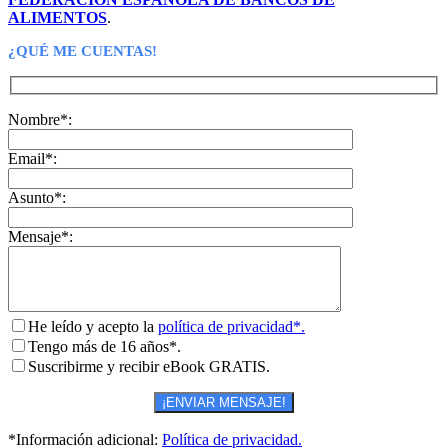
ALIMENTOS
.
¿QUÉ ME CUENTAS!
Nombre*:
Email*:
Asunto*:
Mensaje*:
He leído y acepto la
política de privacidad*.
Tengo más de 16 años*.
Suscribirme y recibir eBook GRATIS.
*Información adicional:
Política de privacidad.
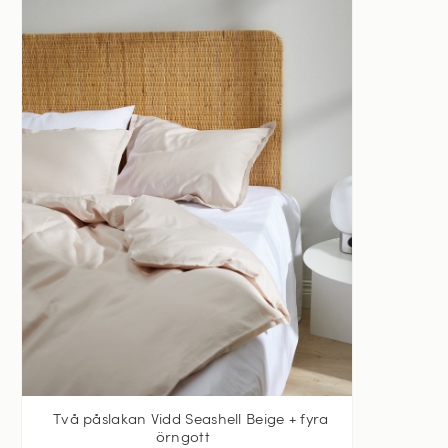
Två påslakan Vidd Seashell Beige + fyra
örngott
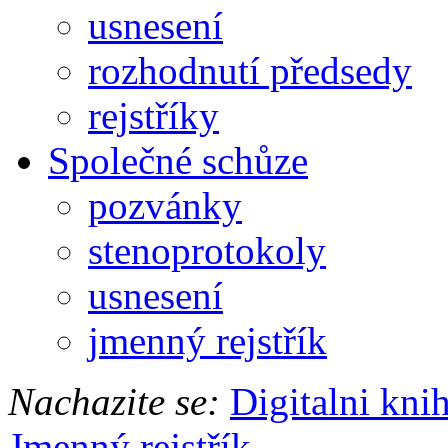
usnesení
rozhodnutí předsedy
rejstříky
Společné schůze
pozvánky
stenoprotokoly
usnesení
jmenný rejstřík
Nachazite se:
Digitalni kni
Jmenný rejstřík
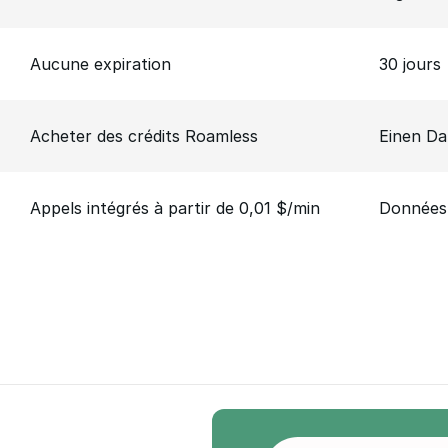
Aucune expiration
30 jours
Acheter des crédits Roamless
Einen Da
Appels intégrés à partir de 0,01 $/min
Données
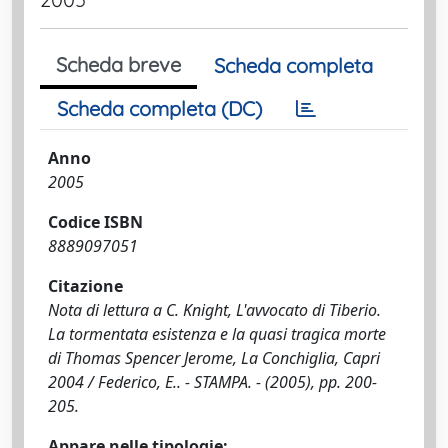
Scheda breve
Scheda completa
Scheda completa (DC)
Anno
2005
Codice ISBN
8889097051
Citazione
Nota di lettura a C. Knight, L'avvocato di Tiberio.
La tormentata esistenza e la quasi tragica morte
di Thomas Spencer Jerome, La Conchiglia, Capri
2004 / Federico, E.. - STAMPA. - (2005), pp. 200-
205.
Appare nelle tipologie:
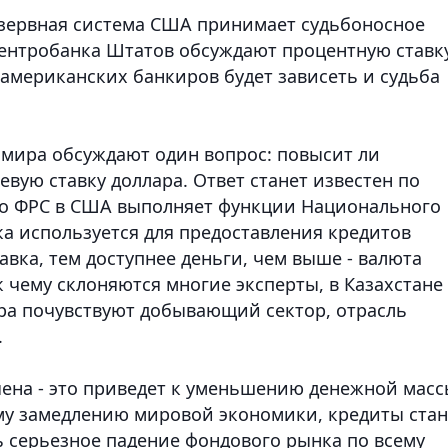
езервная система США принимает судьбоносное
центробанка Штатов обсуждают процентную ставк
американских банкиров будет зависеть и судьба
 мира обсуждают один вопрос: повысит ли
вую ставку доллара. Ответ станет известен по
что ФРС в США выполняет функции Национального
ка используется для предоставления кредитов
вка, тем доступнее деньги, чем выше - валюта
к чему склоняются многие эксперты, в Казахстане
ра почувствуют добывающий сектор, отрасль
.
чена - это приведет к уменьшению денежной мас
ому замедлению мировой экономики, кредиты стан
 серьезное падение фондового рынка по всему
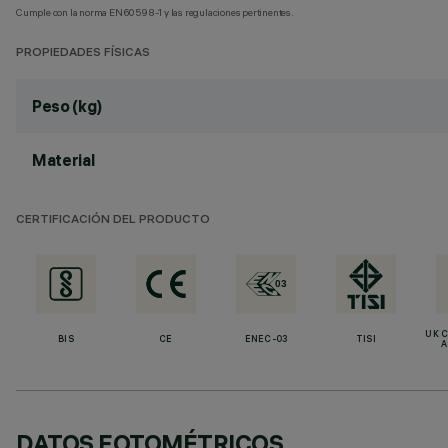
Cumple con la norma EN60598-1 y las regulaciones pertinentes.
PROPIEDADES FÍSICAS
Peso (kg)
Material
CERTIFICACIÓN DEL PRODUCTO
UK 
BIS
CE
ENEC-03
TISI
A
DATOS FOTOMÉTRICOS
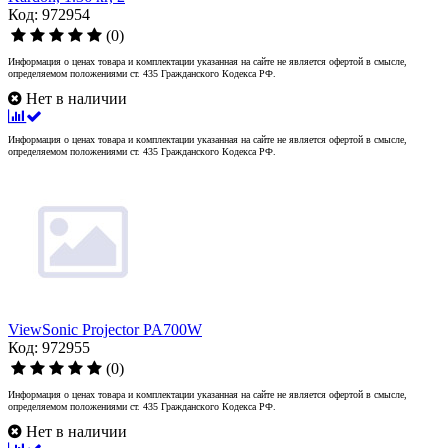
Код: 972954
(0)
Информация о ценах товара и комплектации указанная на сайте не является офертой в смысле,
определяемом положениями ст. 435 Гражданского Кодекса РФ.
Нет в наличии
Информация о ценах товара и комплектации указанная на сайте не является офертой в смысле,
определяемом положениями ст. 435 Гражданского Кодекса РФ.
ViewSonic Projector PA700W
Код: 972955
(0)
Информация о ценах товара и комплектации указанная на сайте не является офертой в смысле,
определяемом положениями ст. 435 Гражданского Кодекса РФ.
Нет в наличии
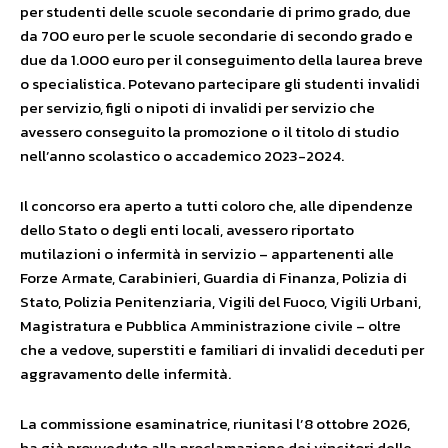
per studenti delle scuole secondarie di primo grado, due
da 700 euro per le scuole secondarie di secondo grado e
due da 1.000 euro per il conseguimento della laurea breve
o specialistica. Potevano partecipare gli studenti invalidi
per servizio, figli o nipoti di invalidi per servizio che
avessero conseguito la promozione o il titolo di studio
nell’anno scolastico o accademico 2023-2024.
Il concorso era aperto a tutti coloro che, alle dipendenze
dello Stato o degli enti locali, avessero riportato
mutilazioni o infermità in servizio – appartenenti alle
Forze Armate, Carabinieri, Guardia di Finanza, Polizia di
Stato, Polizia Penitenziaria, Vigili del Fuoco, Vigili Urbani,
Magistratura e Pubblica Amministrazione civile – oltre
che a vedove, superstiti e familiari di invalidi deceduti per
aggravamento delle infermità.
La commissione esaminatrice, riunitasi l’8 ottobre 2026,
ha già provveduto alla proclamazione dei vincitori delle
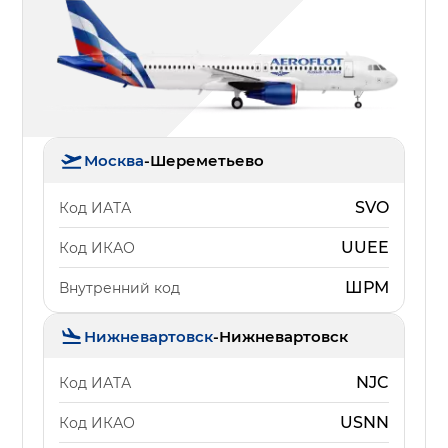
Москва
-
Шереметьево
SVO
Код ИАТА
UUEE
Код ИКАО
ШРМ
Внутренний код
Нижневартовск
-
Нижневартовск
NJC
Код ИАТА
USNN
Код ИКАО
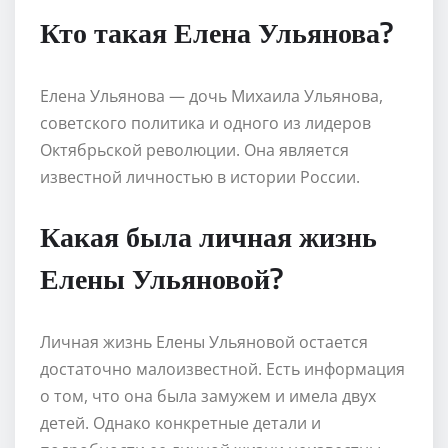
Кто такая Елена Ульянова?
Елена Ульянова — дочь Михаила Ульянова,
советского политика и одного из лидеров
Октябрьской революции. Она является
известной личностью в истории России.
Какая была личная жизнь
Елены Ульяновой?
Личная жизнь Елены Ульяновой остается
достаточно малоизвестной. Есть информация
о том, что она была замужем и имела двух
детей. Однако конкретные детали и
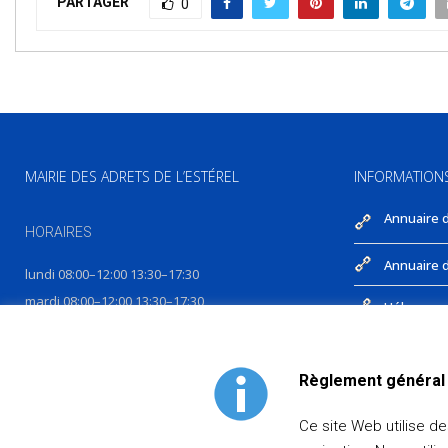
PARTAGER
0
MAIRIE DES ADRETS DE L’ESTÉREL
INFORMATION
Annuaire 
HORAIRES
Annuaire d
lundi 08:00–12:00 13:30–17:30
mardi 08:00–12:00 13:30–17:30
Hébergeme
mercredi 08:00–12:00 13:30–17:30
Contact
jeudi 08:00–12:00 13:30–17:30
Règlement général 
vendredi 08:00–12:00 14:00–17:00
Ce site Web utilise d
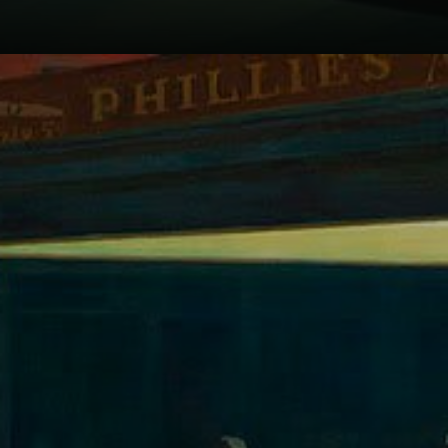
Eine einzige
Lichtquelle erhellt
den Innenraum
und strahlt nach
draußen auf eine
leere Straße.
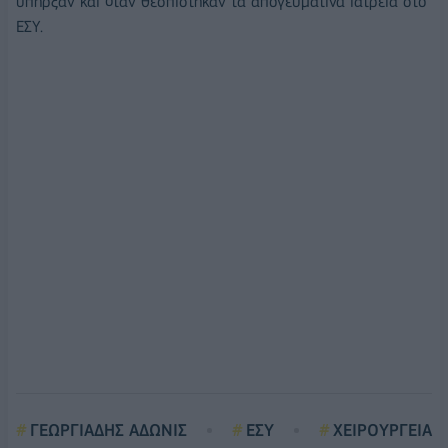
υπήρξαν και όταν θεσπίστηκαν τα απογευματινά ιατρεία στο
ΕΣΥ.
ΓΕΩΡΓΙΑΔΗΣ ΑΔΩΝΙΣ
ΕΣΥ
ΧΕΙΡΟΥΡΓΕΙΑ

__________

Among the entries above, which lines include "Елены"? List them all.

Елены Ульяновой?
Личная жизнь Елены Ульяновой остается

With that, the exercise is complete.